Avoidance of transit and improved bike infrastructure is already resulting in an increase in bike sales (many models sold out entirely) in New York City and, in the United Kingdom, there has been a surge in repairs of older bikes. In both Australia and France, online bike retailers report sales are up 300 percent.

Deloitte wrote about e-bike sales growth as part of our 2020 TMT Prediction Cycling’s technological transformation: Making bicycling faster, easier, and safer. We noted that e-bike sales at US specialty shops was up 73 percent in 2018, and we were optimistic that growth would continue in 2020.

One might think that relatively expensive e-bikes (they are cheaper than they used to be, but even the cheapest are still at least $500 more than the average mechanical bike) would see a sales slump during a time of mass unemployment, reduced incomes, and economic uncertainty…but one would be wrong. Remarkably, e-bike sales at one online US retailer are up 140 percent since March 15.

Some of these tailwinds are likely transitory, while others will probably be more permanent:

  1. Fear of infection will almost certainly drop over time, as vaccines or successful treatments are developed. However, it also seems likely there will be a residual fear of infection, which will slow the return to public transit, taxis, and ride-sharing for years to come. 
  2. Some of the road closures and bike paths are temporary and will likely be reversed as we transition to a post-pandemic world, but others are permanent: once a bike path is widened, it is widened for good. 
  3. Some older bikes that were mended for commuting during the lockdowns will likely go back into the shed and fall into disrepair. However, as a US$1,500 e-bike represents a substantial investment, it seems probable they will continue to be used even post-pandemic.

Putting it all together, our earlier prediction of “a one percentage point rise in the proportion of people who bike to work during the three years from 2019 to 2022” will almost certainly be accelerated by COVID-19 and its after-effects. It could even double, representing (literally) tens of billions of additional cycling trips per year globally, and tens of millions in Canada alone. 
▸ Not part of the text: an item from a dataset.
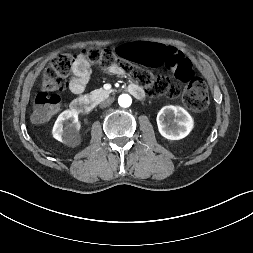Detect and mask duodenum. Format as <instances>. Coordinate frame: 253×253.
Wrapping results in <instances>:
<instances>
[{"mask_svg":"<svg viewBox=\"0 0 253 253\" xmlns=\"http://www.w3.org/2000/svg\"><path fill=\"white\" fill-rule=\"evenodd\" d=\"M126 89L138 99L144 97L142 89L136 84H129ZM105 96L106 94L79 97L71 103V109L81 115L90 114L96 108L99 101Z\"/></svg>","mask_w":253,"mask_h":253,"instance_id":"obj_1","label":"duodenum"}]
</instances>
Back to UK Secretary Shapps, who noted that if only 5 percent of people started cycling to work, it would mean 9 million fewer car journeys, 8 million fewer rail journeys, and 13 million fewer bus journeys.
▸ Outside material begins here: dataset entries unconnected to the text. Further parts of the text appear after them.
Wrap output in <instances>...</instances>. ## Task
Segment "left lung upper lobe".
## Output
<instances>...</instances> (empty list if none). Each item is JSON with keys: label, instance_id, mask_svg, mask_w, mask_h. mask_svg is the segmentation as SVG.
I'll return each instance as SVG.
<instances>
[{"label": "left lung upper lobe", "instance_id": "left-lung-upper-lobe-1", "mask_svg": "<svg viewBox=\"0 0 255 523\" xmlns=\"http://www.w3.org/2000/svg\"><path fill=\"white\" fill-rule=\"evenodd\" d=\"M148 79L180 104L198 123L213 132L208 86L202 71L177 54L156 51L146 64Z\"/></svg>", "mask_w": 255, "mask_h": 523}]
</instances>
What should we do as a society? In an online interview, McGill’s El-Geneidy said: "Canada and the US need to start thinking of the bicycle as a solution, build quick bicycle lanes, and governments should start giving subsidies for e-bikes the way they do in other countries."

In Canada so far, only British Columbia offers an e-bike subsidy, and that’s only for those who give up their car. According to our research, various subsidies for e-bikes in other countries are much more common, either at the national or municipal level: France, the United Kingdom, Belgium, Norway, Sweden, Switzerland, India, New Zealand, Singapore, and the United States. The subsidies can be direct to consumers, via employers, via vendors, through tax breaks, for cargo bikes only, as loans, and more. In a twist, subsidies aren’t always from governments—at least three public utilities have offered subsidies to help them achieve their CO2 emission goals.

Corporations have a role to play as well in providing infrastructure. More bike parking, charging for e-bikes, secured parking areas that don’t require locks on each bike, and showers too, would not go amiss.

What about shared bikes?

Shared transport modes run the gamut: sharing a subway car with 100 others is one thing, sharing a taxi with a driver and traces from previous occupants is another, while a shared bike is barely shared at all, as long as the handlebars are wiped in between users. Data from China shows that citizens’ avoidance of sharing was restricted to cars: shared bikes saw a surge of up to 150 percent nationwide. Although slightly riskier that using a private bike, sharing a bike is still much less risky that sitting in a confined space with other people. It is unclear yet if North Americans and Europeans will view shared bikes the same way, but given the recent sales success of relatively higher-priced e-bikes, it seems probable they will be more attractive for sharing for those who can’t afford to buy one on their own.